Arresting News of (Dis)organised Crime and Corruption


Met police to examine corruption in 1959 racist murder


Cartoonist Ken Sprague
Cartoonist Ken Sprague

The Metropolitan police will examine corruption concerns surrounding the unsolved murder of a black man in Notting Hill after his family petitioned for an apology on the 62nd anniversary of his violent death at the hands of racists.

It follows an exclusive article published by The Upsetter with journalist Mark Olden, whose investigation into the murder of Kelso Cochrane in 1959 has raised questions about the police handling of the case.

Kelso Cochrane (courtesy of Millicent Christian)

Asked if the Met would apologise and support the Cochrane family’s call for release of National Archives files, that are closed to public inspection until 2054, the force issued the following statement:

“The murder of Kelso Cochrane in North Kensington in 1959 remains unsolved. As with all unsolved murders, this case is not closed and any evidence that comes to light will be assessed and investigated accordingly.

In light of recent coverage of the case and concerns raised by Mr Cochrane’s family via petition we are assessing the historical material held by police in relation to the murder.
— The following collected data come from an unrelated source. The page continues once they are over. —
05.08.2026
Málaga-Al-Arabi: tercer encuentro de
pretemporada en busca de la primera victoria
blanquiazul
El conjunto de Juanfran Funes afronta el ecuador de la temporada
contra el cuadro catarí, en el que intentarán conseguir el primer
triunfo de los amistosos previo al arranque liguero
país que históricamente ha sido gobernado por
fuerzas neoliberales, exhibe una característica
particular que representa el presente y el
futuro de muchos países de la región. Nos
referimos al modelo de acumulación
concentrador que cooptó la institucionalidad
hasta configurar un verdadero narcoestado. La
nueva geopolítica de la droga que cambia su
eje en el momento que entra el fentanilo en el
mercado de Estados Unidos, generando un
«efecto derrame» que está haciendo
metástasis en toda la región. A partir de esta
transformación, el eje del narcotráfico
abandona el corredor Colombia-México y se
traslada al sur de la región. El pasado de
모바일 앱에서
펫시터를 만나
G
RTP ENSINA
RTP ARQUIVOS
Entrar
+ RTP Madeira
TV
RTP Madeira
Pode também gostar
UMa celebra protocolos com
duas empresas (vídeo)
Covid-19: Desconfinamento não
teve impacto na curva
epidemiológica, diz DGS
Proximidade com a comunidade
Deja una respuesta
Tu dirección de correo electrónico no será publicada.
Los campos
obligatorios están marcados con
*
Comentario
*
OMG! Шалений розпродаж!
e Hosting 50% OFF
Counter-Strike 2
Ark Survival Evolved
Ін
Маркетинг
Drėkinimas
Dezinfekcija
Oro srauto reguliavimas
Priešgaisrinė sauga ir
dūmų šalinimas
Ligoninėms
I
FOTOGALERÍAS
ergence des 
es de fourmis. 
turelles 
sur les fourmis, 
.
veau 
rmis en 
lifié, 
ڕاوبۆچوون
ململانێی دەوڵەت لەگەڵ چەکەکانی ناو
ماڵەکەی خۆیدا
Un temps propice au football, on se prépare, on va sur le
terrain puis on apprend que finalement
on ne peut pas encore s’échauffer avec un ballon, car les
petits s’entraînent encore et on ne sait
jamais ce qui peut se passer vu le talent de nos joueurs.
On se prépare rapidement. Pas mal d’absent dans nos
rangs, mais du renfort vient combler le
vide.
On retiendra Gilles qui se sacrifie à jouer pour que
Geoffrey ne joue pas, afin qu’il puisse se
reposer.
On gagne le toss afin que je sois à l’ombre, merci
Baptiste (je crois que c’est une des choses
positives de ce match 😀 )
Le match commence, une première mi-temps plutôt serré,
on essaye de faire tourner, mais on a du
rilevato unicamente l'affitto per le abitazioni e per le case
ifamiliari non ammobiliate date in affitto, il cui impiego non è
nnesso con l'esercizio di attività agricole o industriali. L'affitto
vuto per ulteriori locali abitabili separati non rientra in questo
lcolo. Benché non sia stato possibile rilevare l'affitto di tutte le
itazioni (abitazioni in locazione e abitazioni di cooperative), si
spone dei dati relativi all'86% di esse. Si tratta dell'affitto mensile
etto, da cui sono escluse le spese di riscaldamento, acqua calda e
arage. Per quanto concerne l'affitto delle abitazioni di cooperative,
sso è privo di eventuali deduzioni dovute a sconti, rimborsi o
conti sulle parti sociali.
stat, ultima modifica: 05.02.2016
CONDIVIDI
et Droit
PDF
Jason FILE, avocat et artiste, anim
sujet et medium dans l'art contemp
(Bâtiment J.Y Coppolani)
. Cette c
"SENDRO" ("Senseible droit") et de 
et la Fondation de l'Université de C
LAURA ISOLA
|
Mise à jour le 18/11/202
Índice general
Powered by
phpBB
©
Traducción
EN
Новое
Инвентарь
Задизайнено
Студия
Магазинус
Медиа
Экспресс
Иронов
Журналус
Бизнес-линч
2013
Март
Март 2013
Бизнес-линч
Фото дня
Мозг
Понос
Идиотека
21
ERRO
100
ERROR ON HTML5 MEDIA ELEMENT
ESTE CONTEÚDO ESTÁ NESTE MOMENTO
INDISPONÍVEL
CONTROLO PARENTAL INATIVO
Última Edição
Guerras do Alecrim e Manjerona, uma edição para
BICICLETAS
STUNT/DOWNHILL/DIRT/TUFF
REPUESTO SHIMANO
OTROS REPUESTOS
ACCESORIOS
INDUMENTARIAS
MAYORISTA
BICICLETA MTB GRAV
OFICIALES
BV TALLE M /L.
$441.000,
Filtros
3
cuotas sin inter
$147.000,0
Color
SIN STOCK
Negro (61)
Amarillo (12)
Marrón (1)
We will be contacting Mr Cochrane’s family so that we can better understand their concerns with the original investigation.”

Josephine Cochrane, Kelso’s daughter, has long believed there was an establishment “cover up” of her father’s murder.

Josephine Cochrane

In response to the Met’s statement, she said:

“For years, we were without our father and were always wondering where he was and what happened to him. It left us with a lot of unanswered questions, as well as the pain of abandonment and going through life hard. I didn’t have a dad and made bad choices because I didn’t have someone who can guide me.”

Josephine, 68, who lives in New York and is a social worker, says the Met “have never fully contacted us to let us know what happened to our father.” She wants an apology and the National Archives files released.

“I want the files opened because there are things in there we need to know.”

The Met intervention comes on the eve of the first anniversary of the George Floyd murder by a US police officer.

A Black Lives Matters demonstration will march through London this weekend.